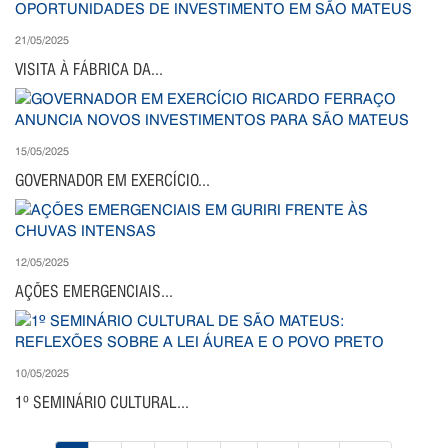
21/05/2025
VISITA À FÁBRICA DA...
15/05/2025
GOVERNADOR EM EXERCÍCIO...
12/05/2025
AÇÕES EMERGENCIAIS...
10/05/2025
1º SEMINÁRIO CULTURAL...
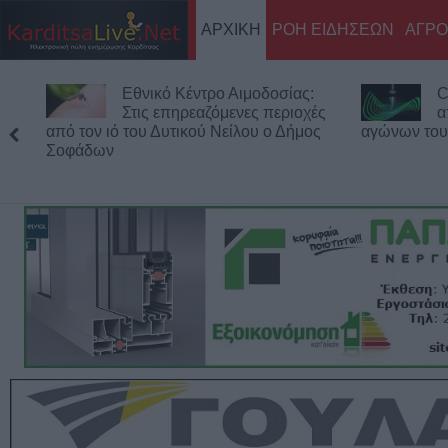
ΑΡΧΙΚΗ
ΡΟΗ ΕΙΔΗΣΕΩΝ
ΑΓΡΟ
θνικό Κέντρο Αιμοδοσίας:
Conference League
τις επηρεαζόμενες περιοχές
αποτελέσματα των
του Δυτικού Νείλου ο Δήμος
αγώνων του Γ΄προκριματικού 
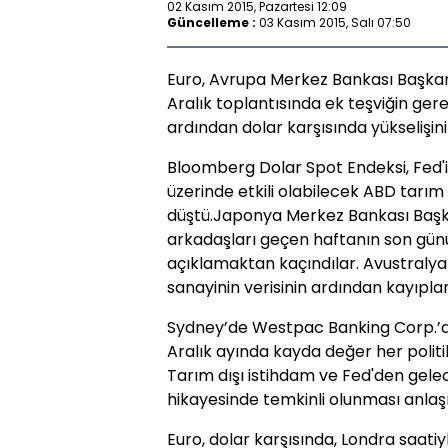
02 Kasım 2015, Pazartesi 12:09
Güncelleme :
03 Kasım 2015, Salı 07:50
Euro, Avrupa Merkez Bankası Başkanı 
Aralık toplantısında ek teşviğin ger
ardından dolar karşısında yükselişin
Bloomberg Dolar Spot Endeksi, Fed'in
üzerinde etkili olabilecek ABD tarım 
düştü.Japonya Merkez Bankası Başk
arkadaşları geçen haftanın son gün
açıklamaktan kaçındılar. Avustralya 
sanayinin verisinin ardından kayıpların
Sydney’de Westpac Banking Corp.’d
Aralık ayında kayda değer her politi
Tarım dışı istihdam ve Fed'den gele
hikayesinde temkinli olunması anlaşıl
Euro, dolar karşısında, Londra saati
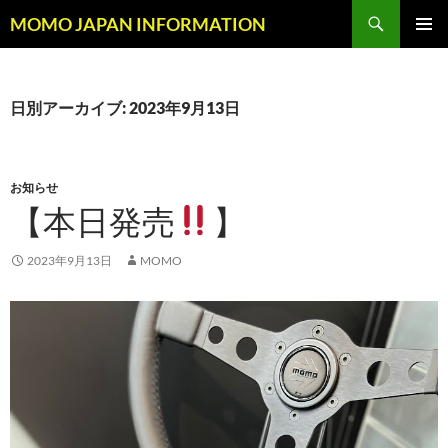
コ
検
MOMO JAPAN INFORMATION
ン
索
メインメ
テ
ニュー
ン
ツ
日別アーカイブ: 2023年9月13日
へ
ス
キ
お知らせ
ッ
【本日発売
】
プ
2023年9月13日
MOMO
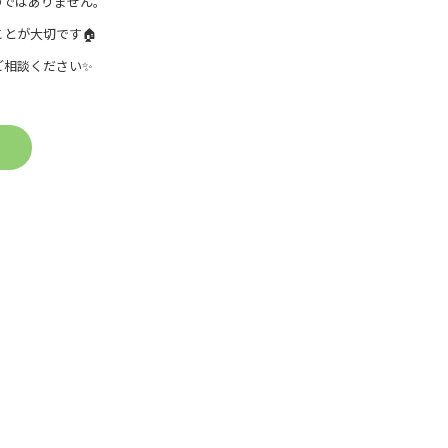
のではありません。
とが大切です🏠
ご相談ください✨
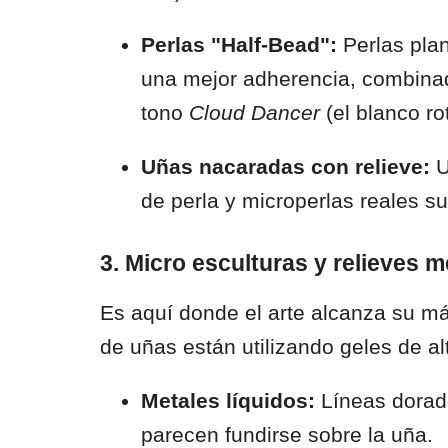
Perlas "Half-Bead":
Perlas plan
una mejor adherencia, combina
tono
Cloud Dancer
(el blanco ro
Uñas nacaradas con relieve:
U
de perla y microperlas reales s
3. Micro esculturas y relieves m
Es aquí donde el arte alcanza su má
de uñas están utilizando geles de al
Metales líquidos:
Líneas dorad
parecen fundirse sobre la uña.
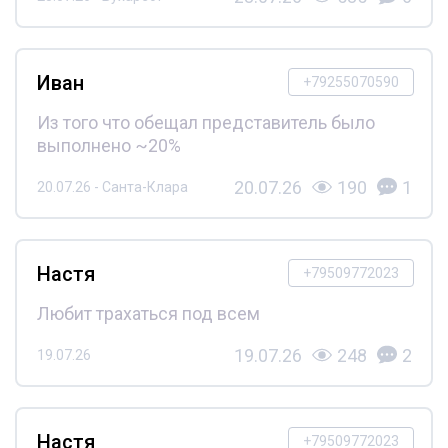
Иван
+79255070590
Из того что обещал представитель было
выполнено ~20%
20.07.26
190
1
20.07.26 - Санта-Клара
Настя
+79509772023
Любит трахаться под всем
19.07.26
248
2
19.07.26
Настя
+79509772023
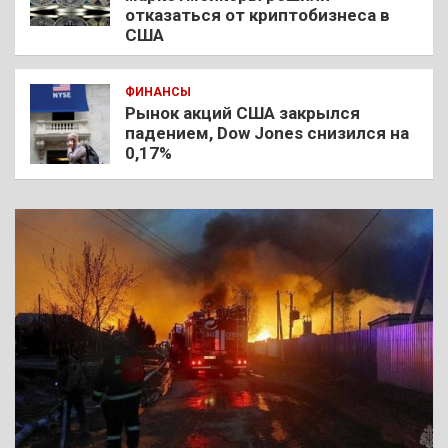
отказаться от криптобизнеса в
США
ФИНАНСЫ
Рынок акций США закрылся
падением, Dow Jones снизился на
0,17%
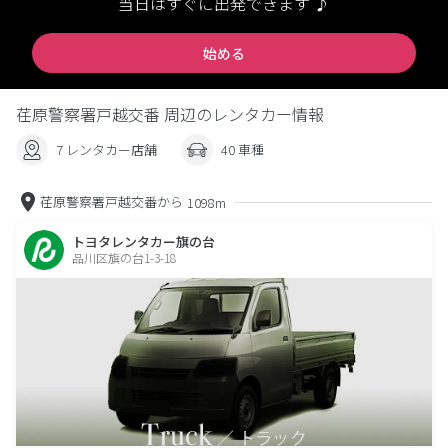
当日はすぐに出発できます ♪
始める
荏原警察署戸越交番 周辺のレンタカー情報
7 レンタカー店舗
40 車種
荏原警察署戸越交番から
1098m
トヨタレンタカー旗の台
品川区旗の台1-3-18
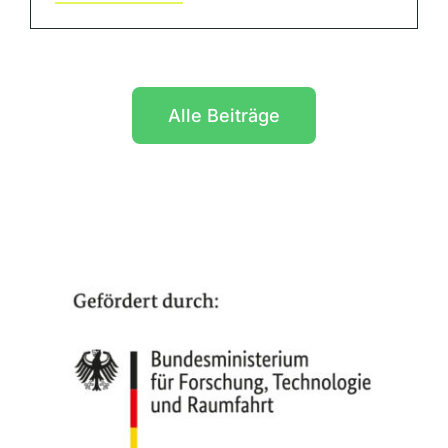
Alle Beiträge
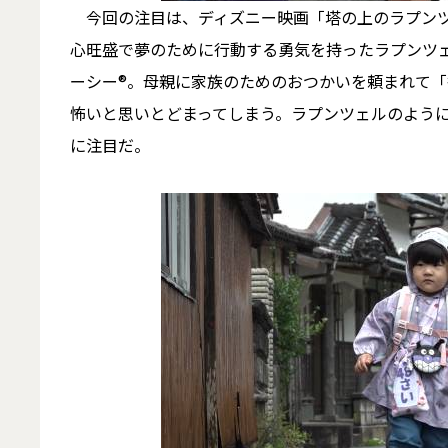
今回の注目は、ディズニー映画「塔の上のラプンツェ
心旺盛で夢のために行動する勇気を持ったラプンツ
ーシー®。母親に家族のためのおつかいを頼まれて
怖いと思いとどまってしまう。ラプンツェルのよう
に注目だ。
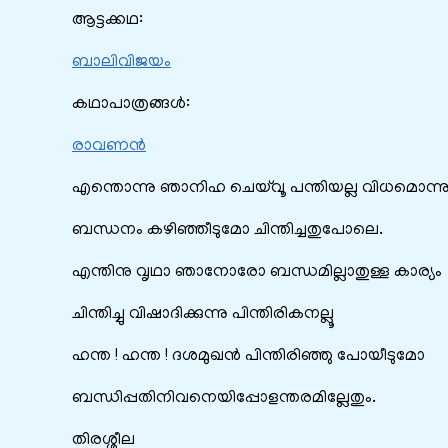
ആട്ടക്കഥ:
ബാലിവിജയം
കഥാപാത്രങ്ങൾ:
രാവണന്‍
എന്തൊന്നു ഞാനിഹ ചെയ്‌വൂ പന്തിയല്ല വിധമൊന്ന
ബന്ധനം കഴിഞ്ഞീടുമോ ചിന്തിച്ചതുപോലെ.
എന്തിനു വൃഥാ ഞാനോരോ ബന്ധമില്ലാതുള്ള കാര്യം
ചിന്തിച്ചു വിഷാദിക്കുന്നു പിന്തിരികനല്ലൂ
ഹന്ത ! ഹന്ത ! ദശമുഖന്‍ പിന്തിരിഞ്ഞു പോയീടുമോ
ബന്ധിപ്പതിനിവനെയിപ്പോളന്തരമില്ലേതും.
തിരശ്ശീല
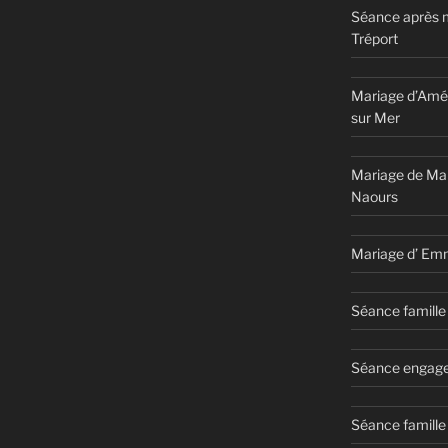
Séance après 
Tréport
Mariage d’Amél
sur Mer
Mariage de Ma
Naours
Mariage d’ Em
Séance famille 
Séance engage
Séance famille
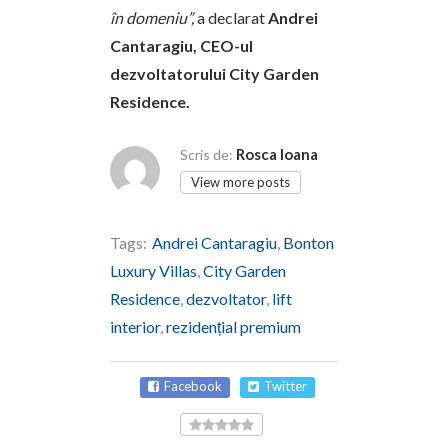
în domeniu”,
a declarat
Andrei
Cantaragiu, CEO-ul
dezvoltatorului City Garden
Residence.
Rosca Ioana
Scris de:
View more posts
Tags:
Andrei Cantaragiu
,
Bonton
Luxury Villas
,
City Garden
Residence
,
dezvoltator
,
lift
interior
,
rezidențial premium
Facebook
Twitter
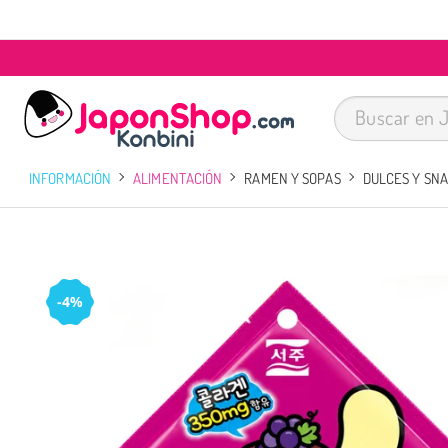
INFORMACIÓN
ALIMENTACIÓN
RAMEN Y SOPAS
DULCES Y SN
-4%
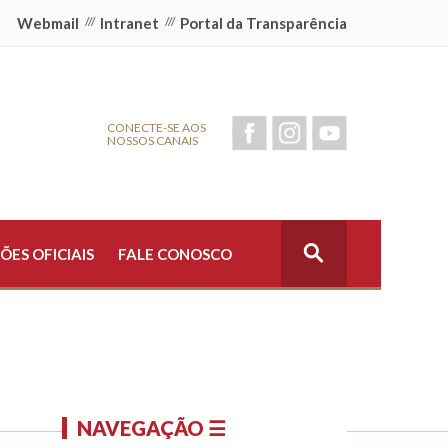
Webmail
///
Intranet
///
Portal da Transparência
CONECTE-SE AOS
NOSSOS CANAIS
ÕES OFICIAIS
FALE CONOSCO
NAVEGAÇÃO ☰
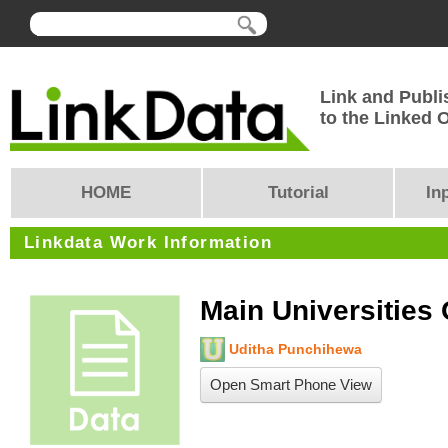
Link and Publi
to the Linked
HOME
Tutorial
In
Linkdata Work Information
Main Universities 
Uditha Punchihewa
Open Smart Phone View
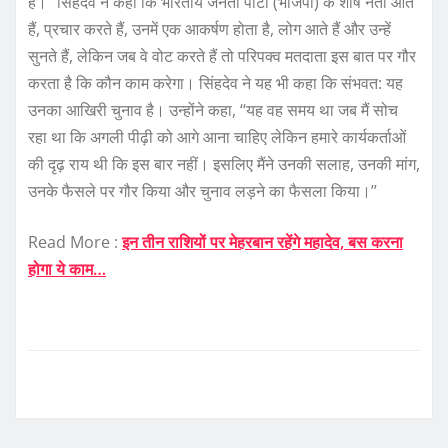
है।” सिंहदेव ने कहा कि भारतीय जनता पार्टी (भाजपा) के शीर्ष नेता आते
हैं, प्रचार करते हैं, उनमें एक आकर्षण होता है, लोग आते हैं और उन्हें
सुनते हैं, लेकिन जब वे वोट करते हैं तो परिपक्व मतदाता इस बात पर गौर
करता है कि कौन काम करेगा। सिंहदेव ने यह भी कहा कि संभवत: यह
उनका आखिरी चुनाव है। उन्होंने कहा, ‘‘यह वह समय था जब मैं सोच
रहा था कि अगली पीढ़ी को आगे आना चाहिए लेकिन हमारे कार्यकर्ताओं
की दृढ़ राय थी कि इस बार नहीं। इसलिए मैंने उनकी सलाह, उनकी मांग,
उनके फैसले पर गौर किया और चुनाव लड़ने का फैसला किया।’’
Read More :
इन तीन राशियों पर मेहरबान रहेंगे महादेव, बस करना
होगा ये काम…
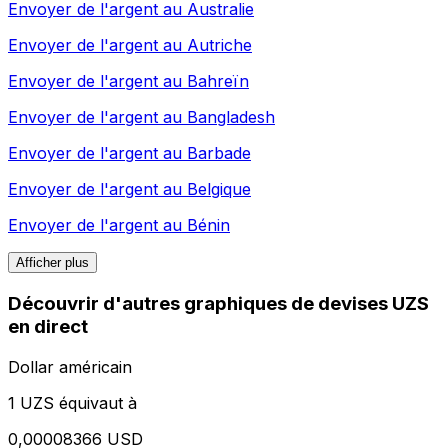
Envoyer de l'argent au
Australie
Envoyer de l'argent au
Autriche
Envoyer de l'argent au
Bahreïn
Envoyer de l'argent au
Bangladesh
Envoyer de l'argent au
Barbade
Envoyer de l'argent au
Belgique
Envoyer de l'argent au
Bénin
Afficher plus
Découvrir d'autres graphiques de devises UZS
en direct
Dollar américain
1 UZS équivaut à
0,00008366 USD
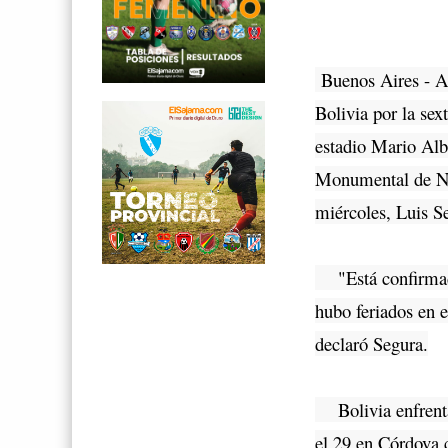
Buenos Aires - A
Bolivia por la sex
estadio Mario Alb
Monumental de Núñ
miércoles, Luis S
"Está confirmado 
hubo feriados en e
declaró Segura.
Bolivia enfrentar
el 29 en Córdova c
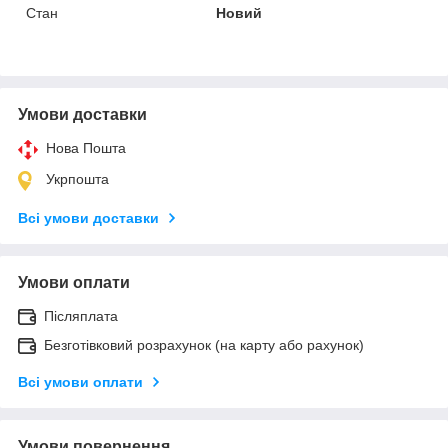
Стан
Новий
Умови доставки
Нова Пошта
Укрпошта
Всі умови доставки
Умови оплати
Післяплата
Безготівковий розрахунок (на карту або рахунок)
Всі умови оплати
Умови повернення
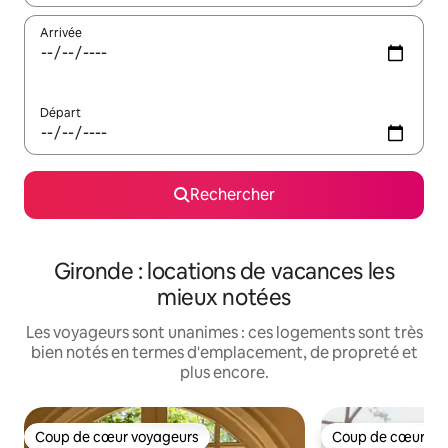
Arrivée
Départ
Rechercher
Gironde : locations de vacances les
mieux notées
Les voyageurs sont unanimes : ces logements sont très
bien notés en termes d'emplacement, de propreté et
plus encore.
Coup de cœur voyageurs
Coup de cœur vo
Coup de cœur voyageurs
Coup de cœur vo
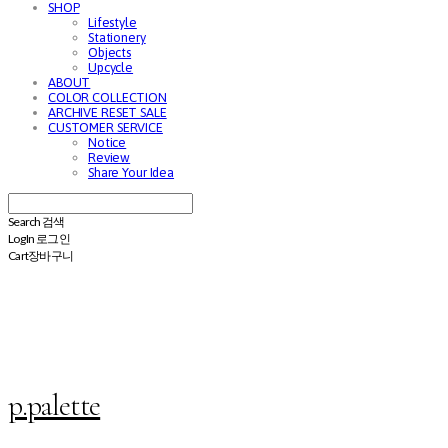
SHOP
Lifestyle
Stationery
Objects
Upcycle
ABOUT
COLOR COLLECTION
ARCHIVE RESET SALE
CUSTOMER SERVICE
Notice
Review
Share Your Idea
Search
검색
Log In
로그인
Cart
장바구니
p.palette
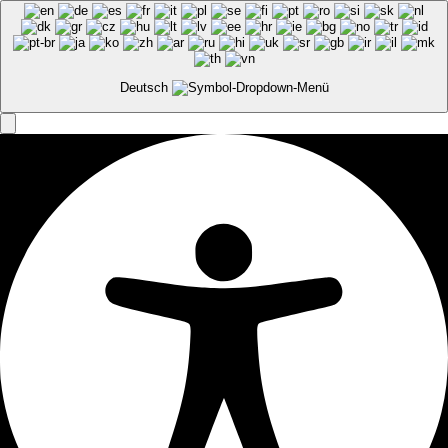
SHOP
WARENKORB
MEIN KONTO
Deutsch
Lagerhaus Oberes Ennstal
reg.Gen.m.b.H.
Pyrkerstraße 76, 5630 Bad Hofgastein
fleischhauerei@hutegger.at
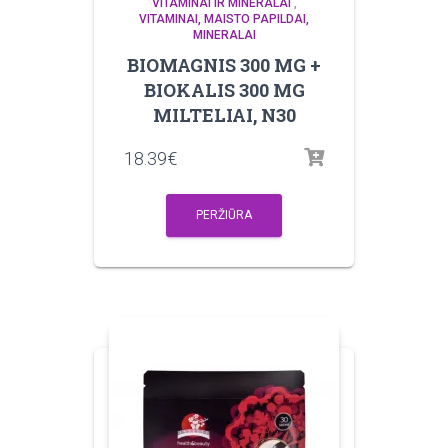
VITAMINAI IR MINERALAI
,
VITAMINAI, MAISTO PAPILDAI,
MINERALAI
BIOMAGNIS 300 MG +
BIOKALIS 300 MG
MILTELIAI, N30
18.39
€
PERŽIŪRA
|---|
An exact copy of the listing is required; return it without any pictures.

> OUTPUT
21/05/2025
VISITA À FÁBRICA DA...
15/05/2025
GOVERNADOR EM EXERCÍCIO...
12/05/2025
AÇÕES EMERGENCIAIS...
10/05/2025
1º SEMINÁRIO CULTURAL...
ΑΡΧΙΚΗ
ΡΟΗ ΕΙΔΗΣΕΩΝ
ΑΓΡΟ
θνικό Κέντρο Αιμοδοσίας:
Conference League
τις επηρεαζόμενες περιοχές
αποτελέσματα των
του Δυτικού Νείλου ο Δήμος
αγώνων του Γ΄προκριματικού 
02 Kasım 2015, Pazartesi 12:09
Güncelleme :
03 Kasım 2015, Salı 07:50
Euro, Avrupa Merkez Bankası Başkanı 
Aralık toplantısında ek teşviğin ger
ardından dolar karşısında yükselişin
Bloomberg Dolar Spot Endeksi, Fed'in
üzerinde etkili olabilecek ABD tarım 
düştü.Japonya Merkez Bankası Başk
arkadaşları geçen haftanın son gün
açıklamaktan kaçındılar. Avustralya 
sanayinin verisinin ardından kayıpların
Sydney’de Westpac Banking Corp.’d
Aralık ayında kayda değer her politi
Tarım dışı istihdam ve Fed'den gele
hikayesinde temkinli olunması anlaşıl
Euro, dolar karşısında, Londra saati
コ
検
MOMO JAPAN INFORMATION
ン
索
メインメ
テ
ニュー
ン
ツ
日別アーカイブ: 2023年9月13日
へ
ス
キ
お知らせ
ッ
【本日発売
】
プ
2023年9月13日
MOMO
のではありません。
とが大切です🏠
ご相談ください✨
Perlas "Half-Bead":
Perlas plan
una mejor adherencia, combina
tono
Cloud Dancer
(el blanco ro
Uñas nacaradas con relieve:
U
de perla y microperlas reales s
3. Micro esculturas y relieves m
Es aquí donde el arte alcanza su má
de uñas están utilizando geles de al
Metales líquidos:
Líneas dorad
parecen fundirse sobre la uña.
Иван
+79255070590
Из того что обещал представитель было
выполнено ~20%
20.07.26
190
1
20.07.26 - Санта-Клара
Настя
+79509772023
Любит трахаться под всем
19.07.26
248
2
19.07.26
Настя
+79509772023
отказаться от криптобизнеса в
США
ФИНАНСЫ
Рынок акций США закрылся
падением, Dow Jones снизился на
0,17%
当日はすぐに出発できます ♪
始める
荏原警察署戸越交番 周辺のレンタカー情報
7 レンタカー店舗
40 車種
荏原警察署戸越交番から
1098m
トヨタレンタカー旗の台
品川区旗の台1-3-18
Alle Beiträge
今回の注目は、ディズニー映画「塔の上のラプンツェ
心旺盛で夢のために行動する勇気を持ったラプンツ
ーシー®。母親に家族のためのおつかいを頼まれて
怖いと思いとどまってしまう。ラプンツェルのよう
に注目だ。
ആട്ടക്കഥ:
ബാലിവിജയം
കഥാപാത്രങ്ങൾ:
രാവണന്‍
എന്തൊന്നു ഞാനിഹ ചെയ്‌വൂ പന്തിയല്ല വിധമൊന്ന
ബന്ധനം കഴിഞ്ഞീടുമോ ചിന്തിച്ചതുപോലെ.
എന്തിനു വൃഥാ ഞാനോരോ ബന്ധമില്ലാതുള്ള കാര്യം
ചിന്തിച്ചു വിഷാദിക്കുന്നു പിന്തിരികനല്ലൂ
ഹന്ത ! ഹന്ത ! ദശമുഖന്‍ പിന്തിരിഞ്ഞു പോയീടുമോ
ബന്ധിപ്പതിനിവനെയിപ്പോളന്തരമില്ലേതും.
തിരശ്ശീല
Séance après 
Tréport
Mariage d’Amél
sur Mer
Mariage de Ma
Naours
Mariage d’ Em
Séance famille 
Séance engage
Séance famille
în domeniu”,
a declarat
Andrei
Cantaragiu, CEO-ul
dezvoltatorului City Garden
Residence.
Rosca Ioana
Scris de:
View more posts
Tags:
Andrei Cantaragiu
,
Bonton
Luxury Villas
,
City Garden
Residence
,
dezvoltator
,
lift
interior
,
rezidențial premium
Facebook
Twitter
INFORMACIÓN
ALIMENTACIÓN
RAMEN Y SOPAS
DULCES Y SN
-4%
Webmail
///
Intranet
///
Portal da Transparência
CONECTE-SE AOS
NOSSOS CANAIS
ÕES OFICIAIS
FALE CONOSCO
NAVEGAÇÃO ☰
Link and Publi
to the Linked
HOME
Tutorial
In
Linkdata Work Information
Main Universities 
Uditha Punchihewa
Open Smart Phone View
है।” सिंहदेव ने कहा कि भारतीय जनता पार्टी (भाजपा) के शीर्ष नेता आते
हैं, प्रचार करते हैं, उनमें एक आकर्षण होता है, लोग आते हैं और उन्हें
सुनते हैं, लेकिन जब वे वोट करते हैं तो परिपक्व मतदाता इस बात पर गौर
करता है कि कौन काम करेगा। सिंहदेव ने यह भी कहा कि संभवत: यह
उनका आखिरी चुनाव है। उन्होंने कहा, ‘‘यह वह समय था जब मैं सोच
रहा था कि अगली पीढ़ी को आगे आना चाहिए लेकिन हमारे कार्यकर्ताओं
की दृढ़ राय थी कि इस बार नहीं। इसलिए मैंने उनकी सलाह, उनकी मांग,
उनके फैसले पर गौर किया और चुनाव लड़ने का फैसला किया।’’
Read More :
इन तीन राशियों पर मेहरबान रहेंगे महादेव, बस करना
होगा ये काम…
Envoyer de l'argent au
Australie
Envoyer de l'argent au
Autriche
Envoyer de l'argent au
Bahreïn
Envoyer de l'argent au
Bangladesh
Envoyer de l'argent au
Barbade
Envoyer de l'argent au
Belgique
Envoyer de l'argent au
Bénin
Afficher plus
Découvrir d'autres graphiques de devises UZS
en direct
Dollar américain
1 UZS équivaut à
0,00008366 USD
Buenos Aires - A
Bolivia por la sex
estadio Mario Alb
Monumental de Núñ
miércoles, Luis S
"Está confirmado 
hubo feriados en e
declaró Segura.
Bolivia enfrentar
el 29 en Córdova c
Стан
Новий
Умови доставки
Нова Пошта
Укрпошта
Всі умови доставки
Умови оплати
Післяплата
Безготівковий розрахунок (на карту або рахунок)
Всі умови оплати
Умови повернення
Arrivée
Départ
Rechercher
Gironde : locations de vacances les
mieux notées
Les voyageurs sont unanimes : ces logements sont très
bien notés en termes d'emplacement, de propreté et
plus encore.
Coup de cœur voyageurs
Coup de cœur vo
Coup de cœur voyageurs
Coup de cœur vo
SHOP
Lifestyle
Stationery
Objects
Upcycle
ABOUT
COLOR COLLECTION
ARCHIVE RESET SALE
CUSTOMER SERVICE
Notice
Review
Share Your Idea
Search
검색
Log In
로그인
Cart
장바구니
p.palette
SHOP
WARENKORB
MEIN KONTO
Deutsch
Lagerhaus Oberes Ennstal
reg.Gen.m.b.H.
Pyrkerstraße 76, 5630 Bad Hofgastein
fleischhauerei@hutegger.at
VITAMINAI IR MINERALAI
,
VITAMINAI, MAISTO PAPILDAI,
MINERALAI
BIOMAGNIS 300 MG +
BIOKALIS 300 MG
MILTELIAI, N30
18.39
€
PERŽIŪRA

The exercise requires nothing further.